Qwen3.6-27B claims flagship coding performance at 55.6GB
Qwen's new 27B dense open-weight model, Qwen3.6-27B, claims to surpass the much larger Qwen3.5-397B-A17B on all major coding benchmarks while weighing just 55.6GB versus the predecessor's 807GB.
Score breakdown
Developers running local LLMs can now access a model that claims flagship-level agentic coding performance in a 16.8GB quantized package, runnable on consumer hardware via `llama.cpp`.
- 01Qwen3.6-27B is a 27B dense open-weight model that Qwen claims surpasses Qwen3.5-397B-A17B on all major coding benchmarks.
- 02Qwen3.5-397B-A17B weighs 807GB on Hugging Face; Qwen3.6-27B weighs just 55.6GB.
- 03A quantized version (`unsloth/Qwen3.6-27B-GGUF:Q4_K_M`) runs at 16.8GB locally via `llama-server`.

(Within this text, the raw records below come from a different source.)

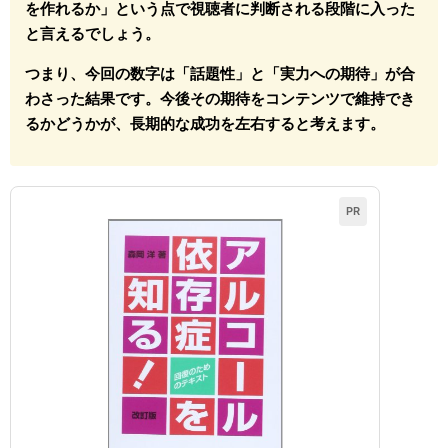
を作れるか」という点で視聴者に判断される段階に入った
と言えるでしょう。
つまり、今回の数字は「話題性」と「実力への期待」が合
わさった結果です。今後その期待をコンテンツで維持でき
るかどうかが、長期的な成功を左右すると考えます。
PR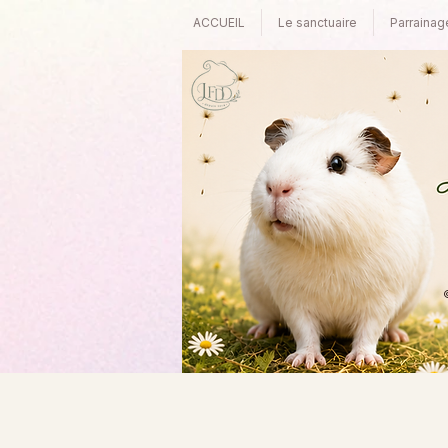
ACCUEIL
Le sanctuaire
Parrainag
©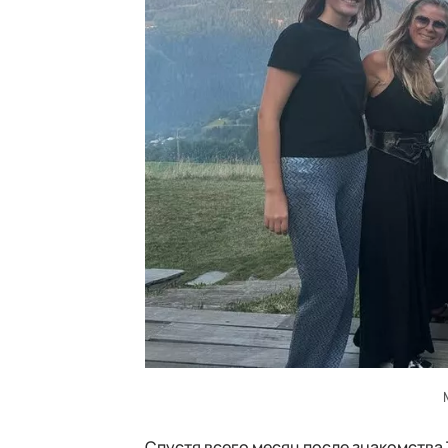
Спустя всего месяц после знакомства 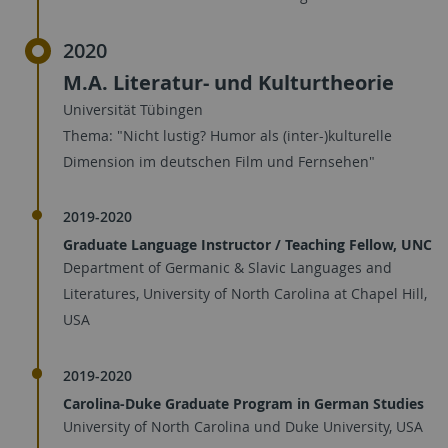
2020
M.A. Literatur- und Kulturtheorie
Universität Tübingen
Thema: "Nicht lustig? Humor als (inter-)kulturelle
Dimension im deutschen Film und Fernsehen"
2019-2020
Graduate Language Instructor / Teaching Fellow, UNC
Department of Germanic & Slavic Languages and
Literatures, University of North Carolina at Chapel Hill,
USA
2019-2020
Carolina-Duke Graduate Program in German Studies
University of North Carolina und Duke University, USA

Qwen has released Qwen3.6-27B, a dense 27-billion-parameter open-weight model that the company claims surpasses its previous open-source flagship, Qwen3.5-397B-A17B (a 397B total / 17B active MoE architecture), across all major coding benchmarks. The size contrast is striking: Qwen3.5-397B-A17B occupies 807GB on Hugging Face, while Qwen3.6-27B is just 55.6GB — making it far more practical to run locally.
A second test, generating an SVG of a "NORTH VIRGINIA OPOSSUM ON AN E-SCOOTER," produced 6,575 tokens in 4 minutes 25 seconds at 24.74 tokens/s.
The post describes running the model using a 16.8GB quantized version (`unsloth/Qwen3.6-27B-GGUF:Q4_K_M`) with `llama-server`, installed via `brew install llama.cpp`. The full command used includes flags for context length (`-c 65536`), temperature (`--temp 0.6`), top-p (`--top-p 0.95`), top-k (`--top-k 20`), and reasoning mode (`--reasoning on`), based on a recipe from a Hacker News user. On first run, the model was cached to `~/.cache/huggingface/hub/models--unsloth--Qwen3.6-27B-GGUF`.
Two SVG generation tests were run as informal benchmarks. The first — "Generate an SVG of a pelican riding a bicycle" — produced 4,444 tokens in 2 minutes 53 seconds at 25.57 tokens/s, described as an outstanding result for a local model of this size. A second test, generating an SVG of a "NORTH VIRGINIA OPOSSUM ON AN E-SCOOTER," produced 6,575 tokens in 4 minutes 25 seconds at 24.74 tokens/s.
Key facts
- 01Qwen3.6-27B is a 27B dense open-weight model that Qwen claims surpasses Qwen3.5-397B-A17B on all major coding benchmarks.
- 02Qwen3.5-397B-A17B weighs 807GB on Hugging Face; Qwen3.6-27B weighs just 55.6GB.
- 03A quantized version (`unsloth/Qwen3.6-27B-GGUF:Q4_K_M`) runs at 16.8GB locally via `llama-server`.
- 04The model was installed using `brew install llama.cpp` and run with a community recipe from Hacker News.
- 05A pelican-riding-a-bicycle SVG test generated 4,444 tokens in 2 min 53s at 25.57 tokens/s.
- 06A second SVG test (opossum on an e-scooter) produced 6,575 tokens in 4 min 25s at 24.74 tokens/s.